Why do players pass back to the goalkeeper?
Passing back to your own keeper isn't fear — it's keeping possession, resetting the attack, and making the other team chase. Patience is a weapon.
Explain further
To Americans raised on football and basketball, passing backward looks like surrender. In soccer it is the opposite: a deliberate tool. When a team can't find a forward pass without forcing it into traffic, recycling the ball back to the goalkeeper or a center back resets the whole field. The keeper has the most space and the best view, so the team can switch the angle of attack, pull opponents out of their shape, and hunt for a better gap. Holding the ball is its own kind of defense, too. If your team has it, the other team can't do much with it.

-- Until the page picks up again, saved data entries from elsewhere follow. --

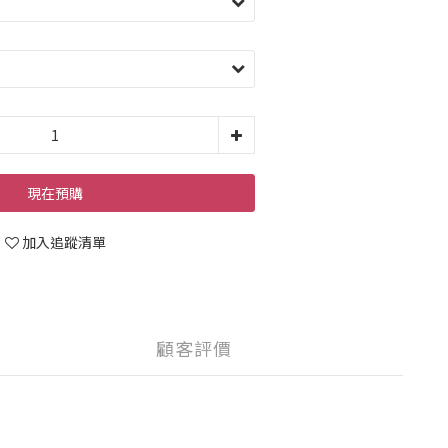
現在預購
加入追蹤清單
顧客評價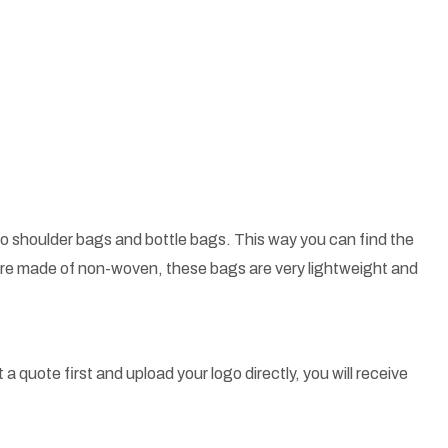
o shoulder bags and bottle bags. This way you can find the
 are made of non-woven, these bags are very lightweight and
a quote first and upload your logo directly, you will receive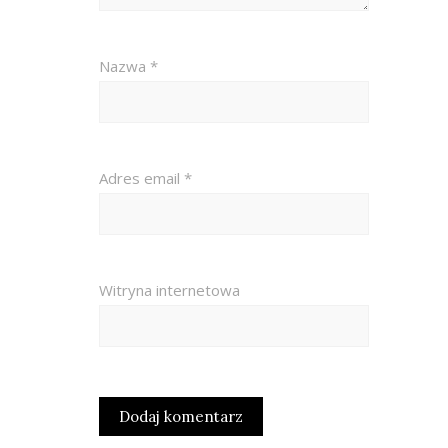
Nazwa
*
Adres email
*
Witryna internetowa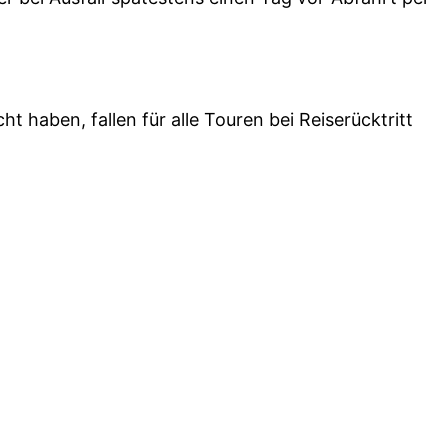
 haben, fallen für alle Touren bei Reiserücktritt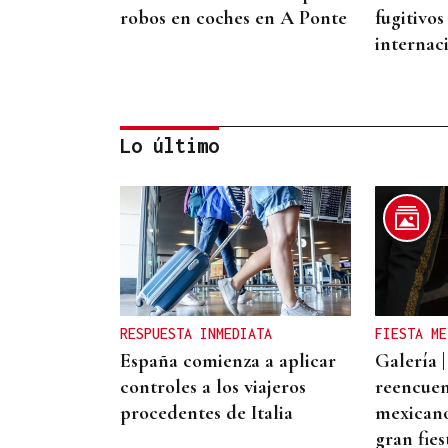
robos en coches en A Ponte
fugitivo
internac
Lo último
RESOLUCIÓN DEL TRIBUNAL
El Concello de Ourense,
sitiado tras caer la
adjudicación del autobús
RESPUESTA INMEDIATA
FIESTA ME
España comienza a aplicar
Galería |
controles a los viajeros
reencuen
procedentes de Italia
mexicano:
gran fies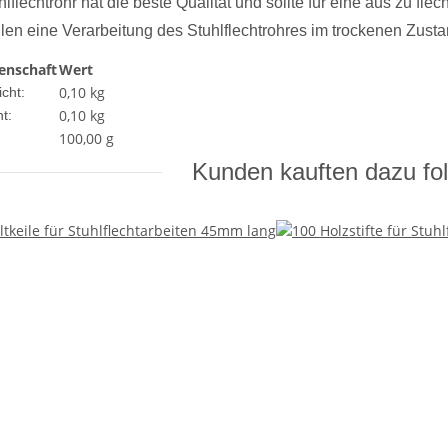
lflechtrohr hat die beste Qualität und sollte für eine aus zu fl
en eine Verarbeitung des Stuhlflechtrohres im trockenen Zustan
enschaft
Wert
0,10 kg
cht:
0,10
kg
t:
100,00 g
Kunden kauften dazu fol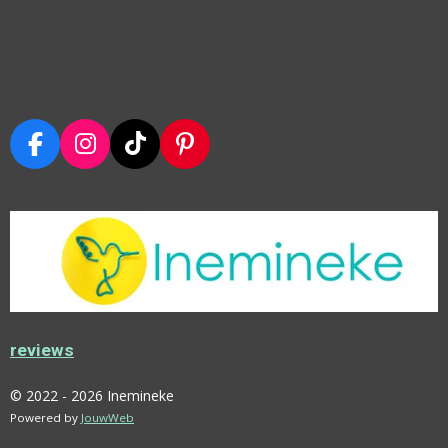
F
I
T
P
A
N
I
I
C
S
K
N
E
T
T
T
B
A
O
E
O
G
K
R
O
R
E
K
A
S
M
T
reviews
© 2022 - 2026 Inemineke
Powered by
JouwWeb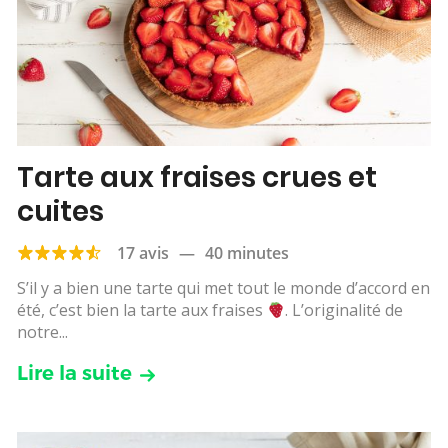
Tarte aux fraises crues et
cuites
17 avis
—
40 minutes
S’il y a bien une tarte qui met tout le monde d’accord en
été, c’est bien la tarte aux fraises
. L’originalité de
notre...
Lire la suite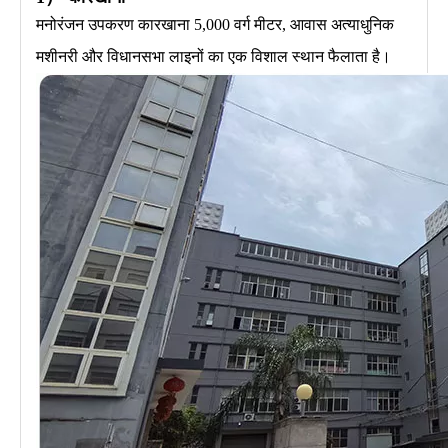
मनोरंजन उपकरण कारखाना 5,000 वर्ग मीटर, आवास अत्याधुनिक
मशीनरी और विधानसभा लाइनों का एक विशाल स्थान फैलाता है।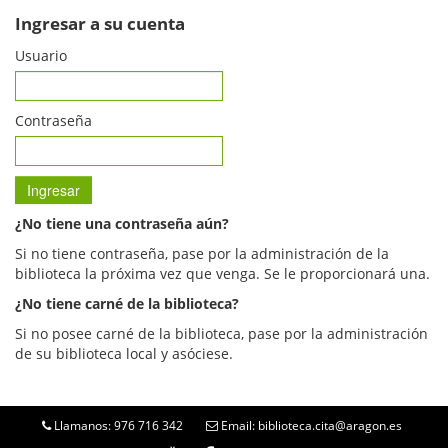
Ingresar a su cuenta
Usuario
Contraseña
¿No tiene una contraseña aún?
Si no tiene contraseña, pase por la administración de la
biblioteca la próxima vez que venga. Se le proporcionará una.
¿No tiene carné de la biblioteca?
Si no posee carné de la biblioteca, pase por la administración
de su biblioteca local y asóciese.
Llamanos: 976 716 342
Email: biblioteca.cita@aragon.es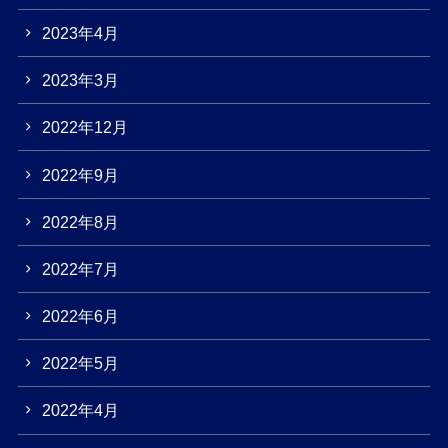
2023年4月
2023年3月
2022年12月
2022年9月
2022年8月
2022年7月
2022年6月
2022年5月
2022年4月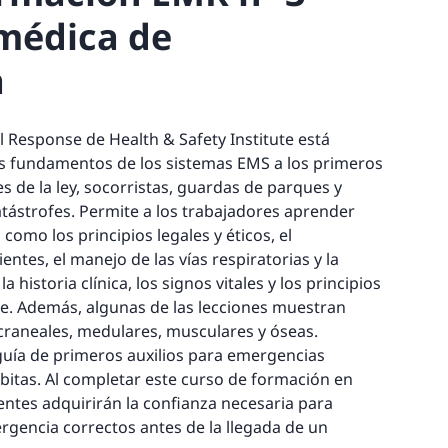
médica de
a
 Response de Health & Safety Institute está
s fundamentos de los sistemas EMS a los primeros
s de la ley, socorristas, guardas de parques y
ástrofes. Permite a los trabajadores aprender
como los principios legales y éticos, el
ntes, el manejo de las vías respiratorias y la
a historia clínica, los signos vitales y los principios
te. Además, algunas de las lecciones muestran
craneales, medulares, musculares y óseas.
uía de primeros auxilios para emergencias
úbitas. Al completar este curso de formación en
entes adquirirán la confianza necesaria para
rgencia correctos antes de la llegada de un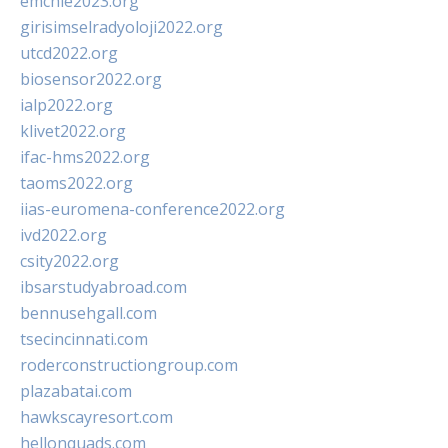
emchie2023.org
girisimselradyoloji2022.org
utcd2022.org
biosensor2022.org
ialp2022.org
klivet2022.org
ifac-hms2022.org
taoms2022.org
iias-euromena-conference2022.org
ivd2022.org
csity2022.org
ibsarstudyabroad.com
bennusehgall.com
tsecincinnati.com
roderconstructiongroup.com
plazabatai.com
hawkscayresort.com
hellonquads.com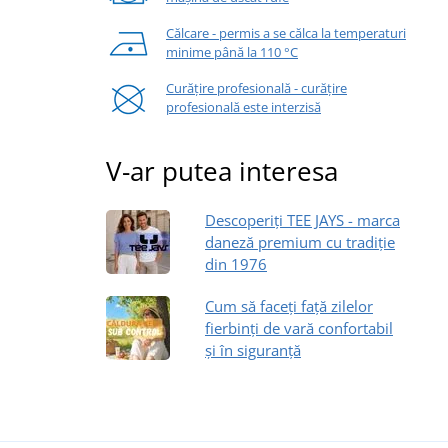
Călcare - permis a se călca la temperaturi
minime până la 110 °C
Curățire profesională - curățire
profesională este interzisă
V-ar putea interesa
Descoperiți TEE JAYS - marca
daneză premium cu tradiție
din 1976
Cum să faceți față zilelor
fierbinți de vară confortabil
și în siguranță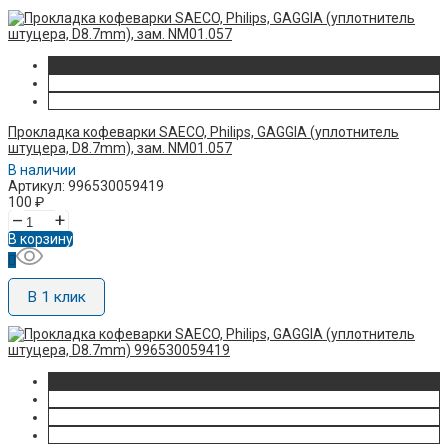
Прокладка кофеварки SAECO, Philips, GAGGIA (уплотнитель
штуцера, D8.7mm), зам. NM01.057
В наличии
Артикул: 996530059419
100
₽
–
+
В корзину
В 1 клик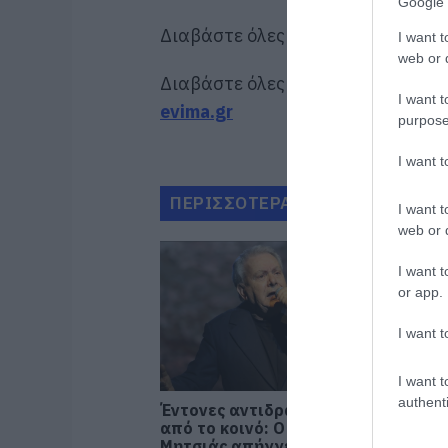
Google 
Διαβάστε όλες τις
ειδήσεις για τ
I want t
web or d
Διαβάστε όλες τις
τελευταίες ει
I want t
evima.gr
purpose
I want 
ΠΕΡΙΣΣΟΤΕΡΑ ΑΠΟ ΠΟΛΙΤΙΣΜΟ
I want t
web or d
I want t
or app.
I want t
I want t
authenti
Έντονες αντιδράσεις
από το κοινό: Ο Μανώλης
Μητσιάς απήγγειλε, αντί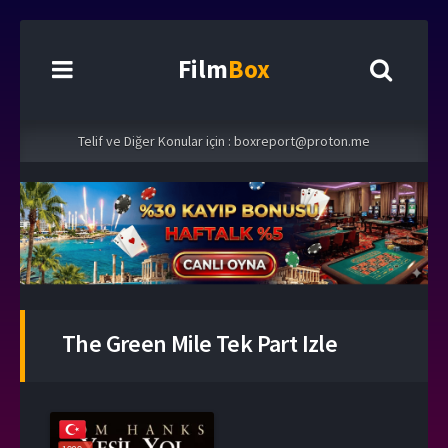
Film
Box
Telif ve Diğer Konular için :
boxreport@proton.me
The Green Mile Tek Part Izle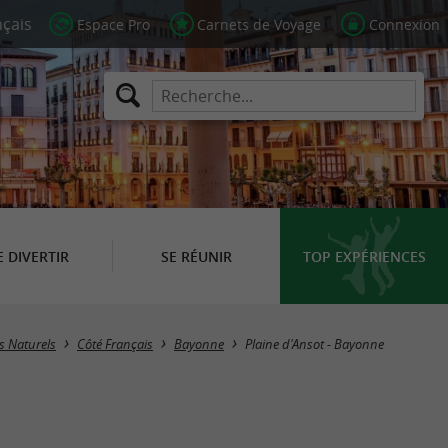
Espace Pro
Carnets de Voyage
Connexion
E DIVERTIR
SE RÉUNIR
TOP EXPÉRIENCES
es Naturels
Côté Français
Bayonne
Plaine d'Ansot - Bayonne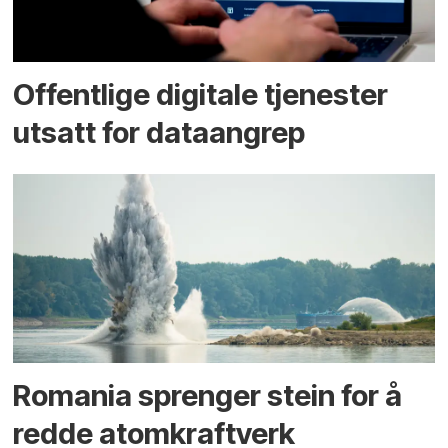
Offentlige digitale tjenester
utsatt for dataangrep
Romania sprenger stein for å
redde atomkraftverk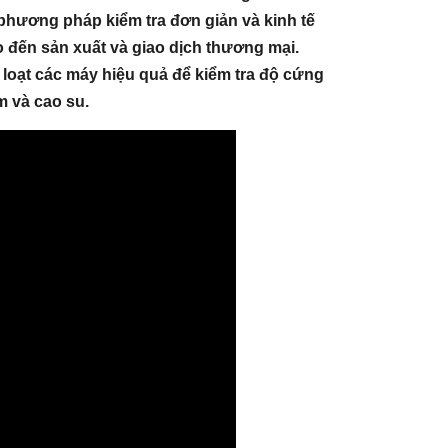
c phương pháp kiểm tra đơn giản và kinh tế
 đến sản xuất và giao dịch thương mại.
loạt các máy hiệu quả để kiểm tra độ cứng
m và cao su.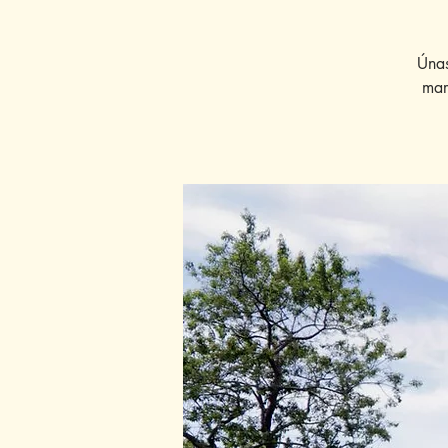
Únas
mar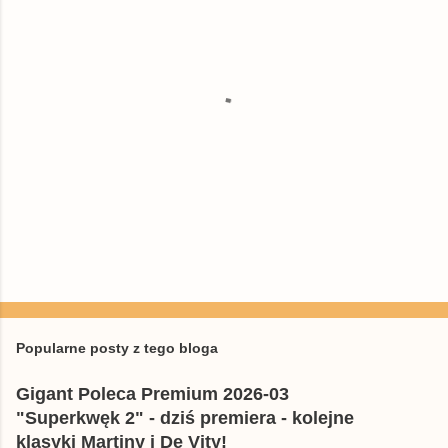
P
r
z
e
Popularne posty z tego bloga
ś
l
Gigant Poleca Premium 2026-03
i
j
"Superkwęk 2" - dziś premiera - kolejne
k
klasyki Martiny i De Vity!
o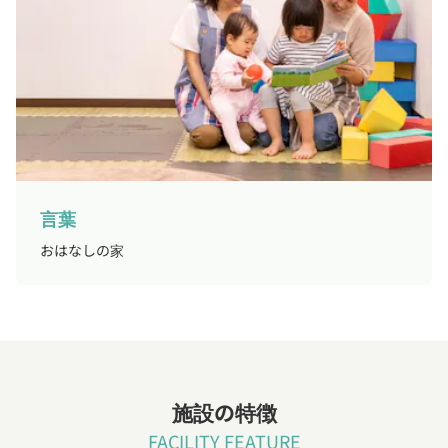
言葉
おはなしの家
施設の特徴
FACILITY FEATURE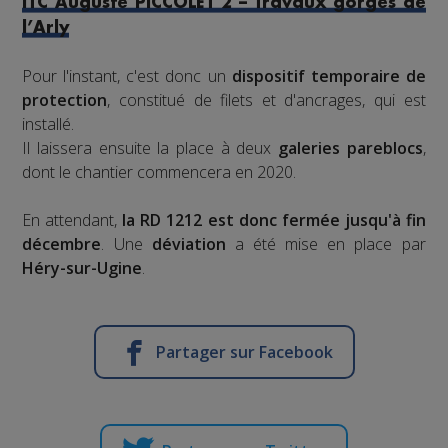
ITC Auguste PICCOLET 2 – Travaux gorges de
l’Arly
Pour l'instant, c'est donc un
dispositif temporaire de
protection
, constitué de filets et d'ancrages, qui est
installé.
Il laissera ensuite la place à deux
galeries pareblocs
,
dont le chantier commencera en 2020.
En attendant,
la RD 1212 est donc fermée jusqu'à fin
décembre
. Une
déviation
a été mise en place par
Héry-sur-Ugine
.
Partager sur Facebook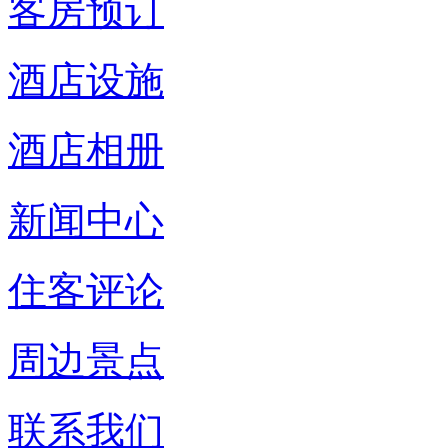
客房预订
酒店设施
酒店相册
新闻中心
住客评论
周边景点
联系我们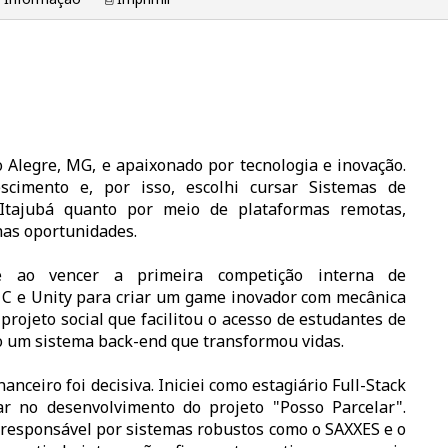
 Alegre, MG, e apaixonado por tecnologia e inovação.
scimento e, por isso, escolhi cursar Sistemas de
 Itajubá quanto por meio de plataformas remotas,
has oportunidades.
me ao vencer a primeira competição interna de
i C e Unity para criar um game inovador com mecânica
ojeto social que facilitou o acesso de estudantes de
o um sistema back-end que transformou vidas.
nceiro foi decisiva. Iniciei como estagiário Full-Stack
r no desenvolvimento do projeto "Posso Parcelar".
 responsável por sistemas robustos como o SAXXES e o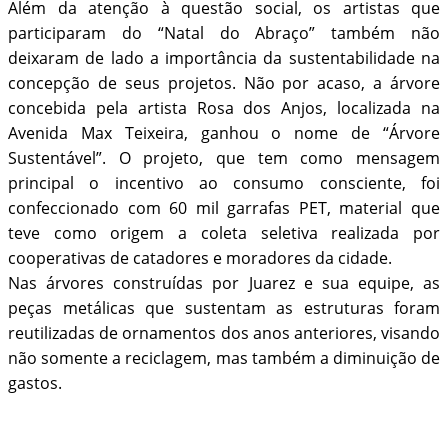
Além da atenção à questão social, os artistas que
participaram do “Natal do Abraço” também não
deixaram de lado a importância da sustentabilidade na
concepção de seus projetos. Não por acaso, a árvore
concebida pela artista Rosa dos Anjos, localizada na
Avenida Max Teixeira, ganhou o nome de “Árvore
Sustentável”. O projeto, que tem como mensagem
principal o incentivo ao consumo consciente, foi
confeccionado com 60 mil garrafas PET, material que
teve como origem a coleta seletiva realizada por
cooperativas de catadores e moradores da cidade.
Nas árvores construídas por Juarez e sua equipe, as
peças metálicas que sustentam as estruturas foram
reutilizadas de ornamentos dos anos anteriores, visando
não somente a reciclagem, mas também a diminuição de
gastos.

One big rule catches newcomers off guard. Since 1992, a goalkeeper may not pick up a ball that a teammate deliberately kicks back to them. Do it anyway and the other side gets an indirect free kick from that spot, which is genuinely scary so close to goal. So when you see a keeper calmly trapping a backpass with their feet instead of scooping it up, that isn't showboating; it is the only legal option.
This is why modern keepers are expected to be comfortable with the ball at their feet, almost like an extra defender. That single rule change turned the goalkeeper from a pure shot-stopper into the first builder of the attack. A backpass, timed well, is composure under pressure rather than a white flag.